Tuesday, June 26, 2007

Those tall smart people could really get screwed...

Greg Mankiw notes in his research that taxing height is not such a bad idea from an economic perspective. After all, tall people are given an unearned advantage in life, right? (For those of you that aren't convinced, a friend of mine told me about a study where, in a mating sense, the compensating differential needed for 6 inches of lost height was found to be about $140,000 in income. Sheesh.)

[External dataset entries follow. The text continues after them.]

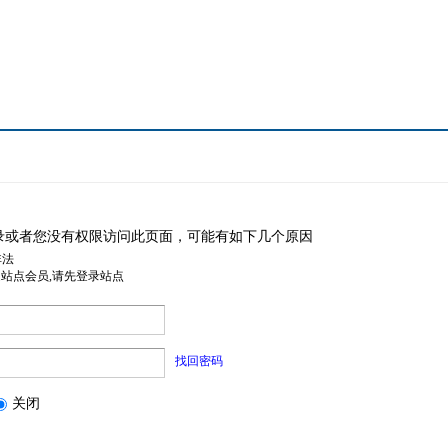
录或者您没有权限访问此页面，可能有如下几个原因
非法
是站点会员,请先登录站点
找回密码
关闭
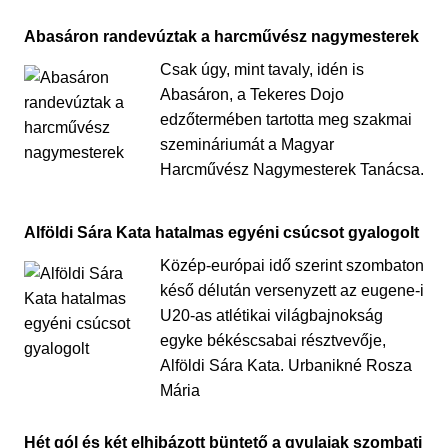
Abasáron randevúztak a harcművész nagymesterek
Csak úgy, mint tavaly, idén is
Abasáron, a Tekeres Dojo
edzőtermében tartotta meg szakmai
szemináriumát a Magyar
Harcművész Nagymesterek Tanácsa.
Alföldi Sára Kata hatalmas egyéni csúcsot gyalogolt
Közép-európai idő szerint szombaton
késő délután versenyzett az eugene-i
U20-as atlétikai világbajnokság
egyke békéscsabai résztvevője,
Alföldi Sára Kata. Urbanikné Rosza
Mária
Hét gól és két elhibázott büntető a gyulaiak szombati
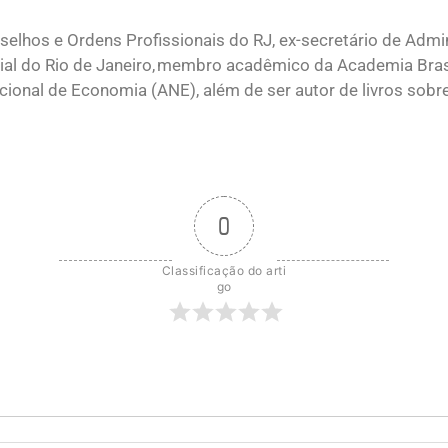
elhos e Ordens Profissionais do RJ, ex-secretário de Admi
ial do Rio de Janeiro, membro acadêmico da Academia Brasi
onal de Economia (ANE), além de ser autor de livros sobr
0
Classificação do arti
go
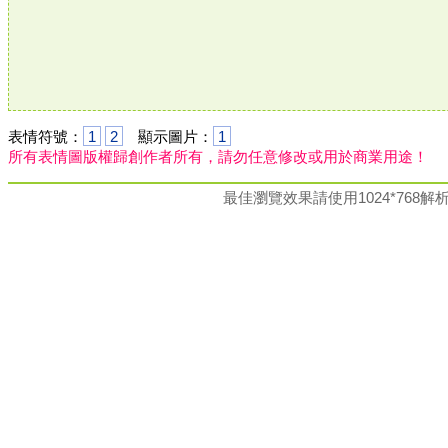
表情符號：
1
2
顯示圖片：
1
所有表情圖版權歸創作者所有，請勿任意修改或用於商業用途！
最佳瀏覽效果請使用1024*76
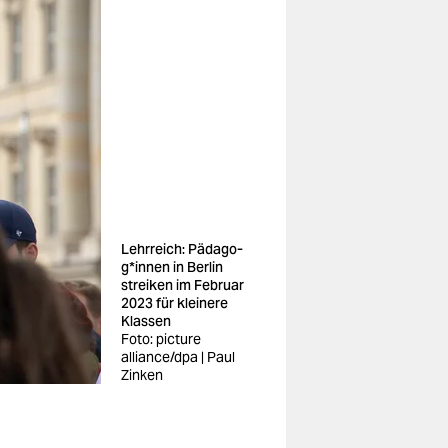
Lehrreich: Päd­ago­
g*in­nen in Berlin
streiken im Februar
2023 für kleinere
Klassen
Foto: picture
alliance/dpa | Paul
Zinken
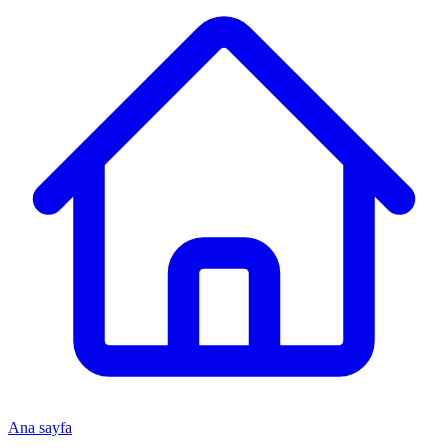
Ana sayfa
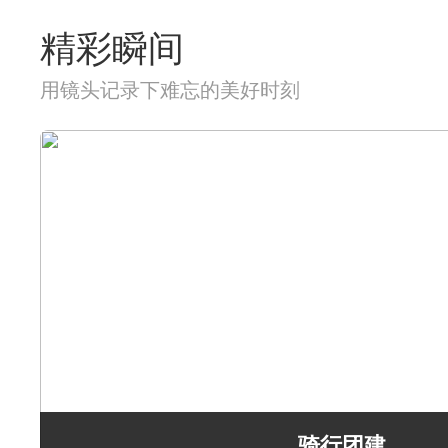
精彩瞬间
用镜头记录下难忘的美好时刻
骑行团建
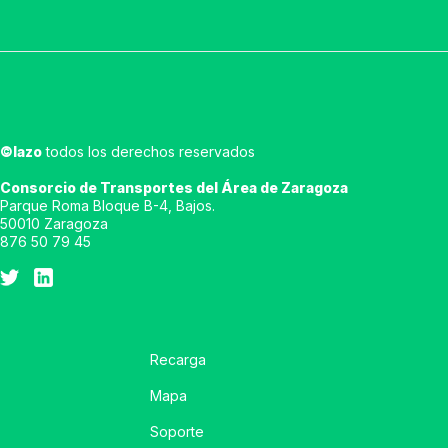
©lazo
todos los derechos reservados
Consorcio de Transportes del Área de Zaragoza
Parque Roma Bloque B-4, Bajos.
50010 Zaragoza
876 50 79 45
Recarga
Mapa
Soporte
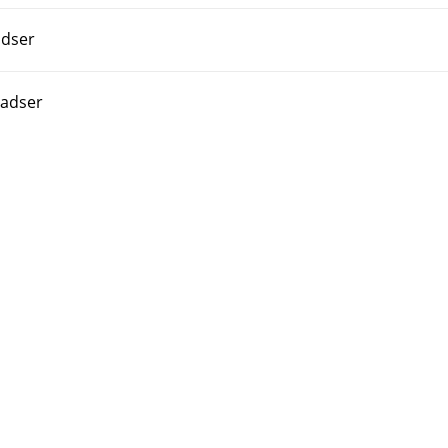
adser
ladser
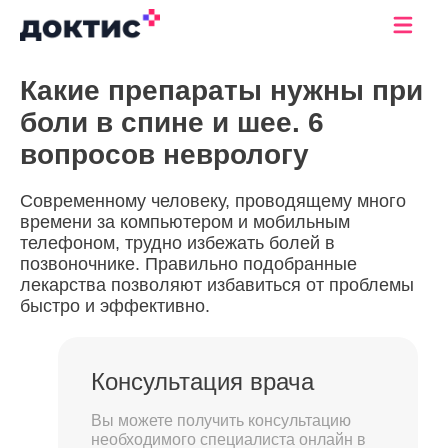
Какие препараты нужны при
боли в спине и шее. 6
вопросов неврологу
Современному человеку, проводящему много
времени за компьютером и мобильным
телефоном, трудно избежать болей в
позвоночнике. Правильно подобранные
лекарства позволяют избавиться от проблемы
быстро и эффективно.
Консультация врача
Вы можете получить консультацию
необходимого специалиста онлайн в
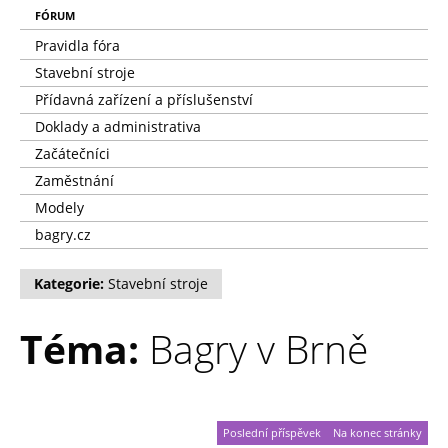
FÓRUM
Pravidla fóra
Stavební stroje
Přídavná zařízení a příslušenství
Doklady a administrativa
Začátečníci
Zaměstnání
Modely
bagry.cz
Kategorie:
Stavební stroje
Téma:
Bagry v Brně
Poslední příspěvek
Na konec stránky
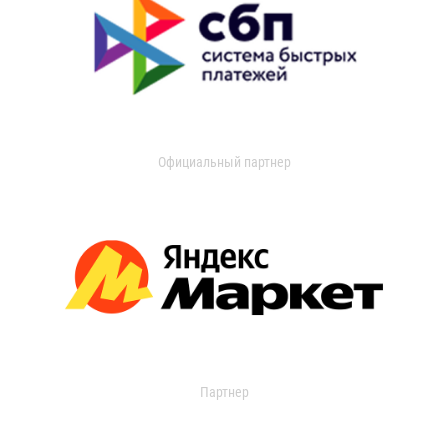
Официальный партнер
Партнер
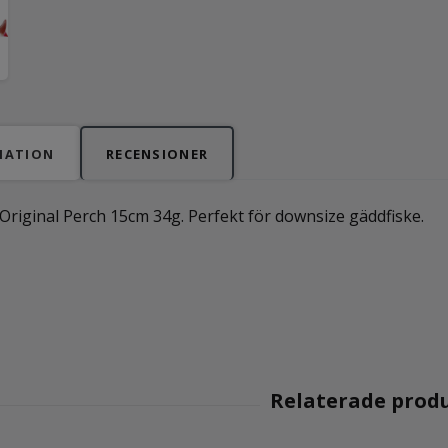
MATION
RECENSIONER
Original Perch 15cm 34g. Perfekt för downsize gäddfiske.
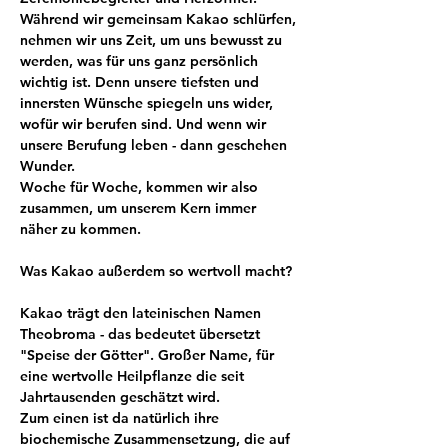
Während wir gemeinsam Kakao schlürfen, 
nehmen wir uns Zeit, um uns bewusst zu 
werden, was für uns ganz persönlich 
wichtig ist. Denn unsere tiefsten und 
innersten Wünsche spiegeln uns wider, 
wofür wir berufen sind. Und wenn wir 
unsere Berufung leben - dann geschehen 
Wunder. 
Woche für Woche, kommen wir also 
zusammen, um unserem Kern immer 
näher zu kommen.
Was Kakao außerdem so wertvoll macht?
Kakao trägt den lateinischen Namen 
Theobroma - das bedeutet übersetzt 
"Speise der Götter". Großer Name, für 
eine wertvolle Heilpflanze die seit 
Jahrtausenden geschätzt wird.
Zum einen ist da natürlich ihre 
biochemische Zusammensetzung, die auf 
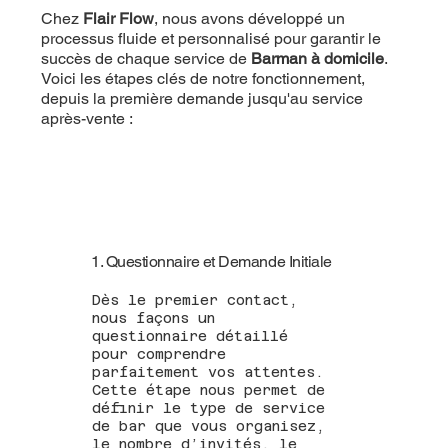
Chez
Flair Flow
, nous avons développé un
processus fluide et personnalisé pour garantir le
succès de chaque service de
Barman à domicile
.
Voici les étapes clés de notre fonctionnement,
depuis la première demande jusqu'au service
après-vente :
1. Questionnaire et Demande Initiale
Dès le premier contact,
nous façons un
questionnaire détaillé
pour comprendre
parfaitement vos attentes.
Cette étape nous permet de
définir le type de service
de bar que vous organisez,
le nombre d’invités, le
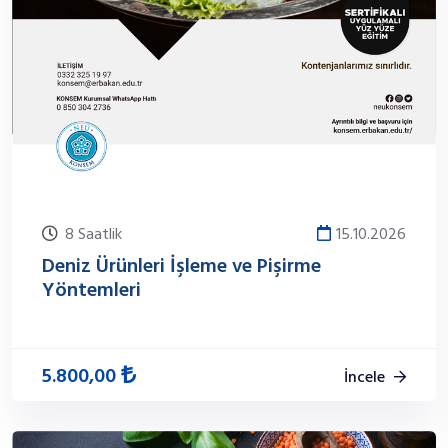
8 Saatlik
15.10.2026
Deniz Ürünleri İşleme ve Pişirme
Yöntemleri
5.800,00
İncele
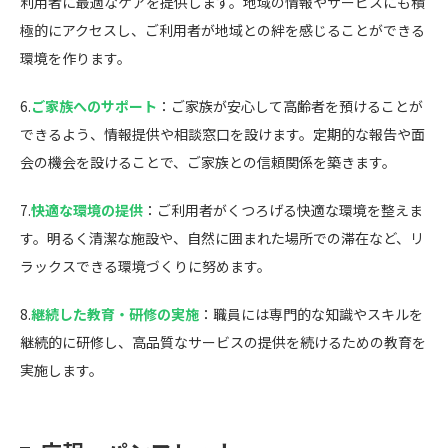
利用者に最適なケアを提供します。地域の情報やサービスにも積
極的にアクセスし、ご利用者が地域との絆を感じることができる
環境を作ります。
6.
ご家族へのサポート
：ご家族が安心して高齢者を預けることが
できるよう、情報提供や相談窓口を設けます。定期的な報告や面
会の機会を設けることで、ご家族との信頼関係を築きます。
7.
快適な環境の提供
：ご利用者がくつろげる快適な環境を整えま
す。明るく清潔な施設や、自然に囲まれた場所での滞在など、リ
ラックスできる環境づくりに努めます。
8.
継続した教育・研修の実施
：職員には専門的な知識やスキルを
継続的に研修し、高品質なサービスの提供を続けるための教育を
実施します。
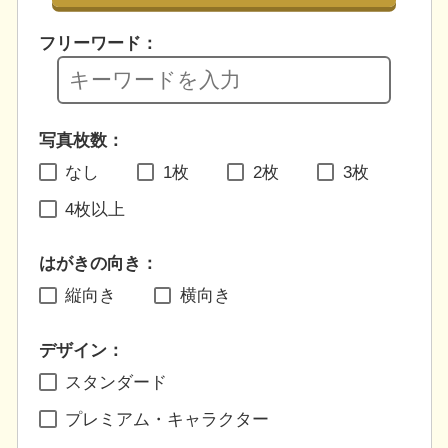
フリーワード：
写真枚数：
なし
1枚
2枚
3枚
4枚以上
はがきの向き：
縦向き
横向き
デザイン：
スタンダード
プレミアム・キャラクター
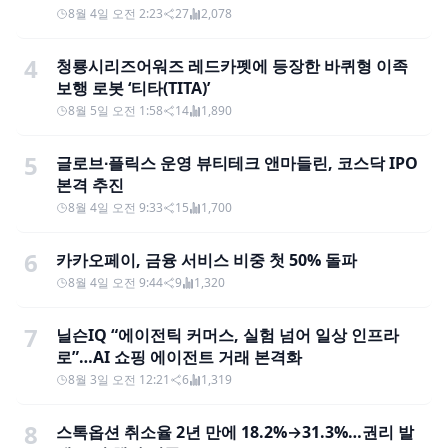
8월 4일 오전 2:23
27
2,078
4
청룡시리즈어워즈 레드카펫에 등장한 바퀴형 이족
보행 로봇 ‘티타(TITA)’
8월 5일 오전 1:58
14
1,890
5
글로브∙플릭스 운영 뷰티테크 앤마들린, 코스닥 IPO
본격 추진
8월 4일 오전 9:33
15
1,700
6
카카오페이, 금융 서비스 비중 첫 50% 돌파
8월 4일 오전 9:44
9
1,320
7
닐슨IQ “에이전틱 커머스, 실험 넘어 일상 인프라
로”…AI 쇼핑 에이전트 거래 본격화
8월 3일 오전 12:21
6
1,319
8
스톡옵션 취소율 2년 만에 18.2%→31.3%…권리 발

A NYT article last week discussed findings that first-born children have, on average, IQs about 3 points higher than other people. (For those of you that are curious, the difference is atributed to nurture rather than nature, which is weird since I didn't think that IQ was sensitive to environment.) Does this mean that taxing first-born children would also make sense economically? I think the excerpt from the article, reprinted below, helps make the case:

Three points on an I.Q. test may not sound like much. But experts say it can be a tipping point for some people — the difference between a high B average and a low A, for instance. That, in turn, can have a cumulative effect that could mean the difference between admission to an elite private liberal-arts college and a less exclusive public one.

3 comments:

Vashert said...

The height statistic mentioned was in a NYT article not too long ago (April 2007). Here's a PDF link to the paper referenced in the article.

angad singh sahota said...

"...which is weird since I didn't think that IQ was sensitive to environment." That is very disappointing coming from a harvard educated economist. If you have read Steve Pinker or any other super-nerdy psyhologists you should know that genes count somewhere between 30%-70% of a person's cognitive abilities (the exact affect is unknown). So the environment affects at least 30% and also has the range of 30%-70% affect on IQ.

angad singh sahota said...

I am second-child and when I read the IQ article and I was so upset that I decided not to get out of my bed for a week. This is really bad news for me lol.

But since you have decided to outline my weakness, let me point one of yours as a woman. The politically-incorrect economist Steve Landsburg wrote this article suggesting that women CHOKE under pressure.

http://www.slate.com/id/2159145/

He cites the examples of pressure situations in tennis where men do better than women.


I don't buy it completely but I like this guy because he proposed my favorite solution to AIDS in his book "MORE SEX IS BETTER SEX." Now this is a no-brainer and I hope we all agree without any further delibrations and try our best to contribute to the society by increasing our frequency of copulation. cheers!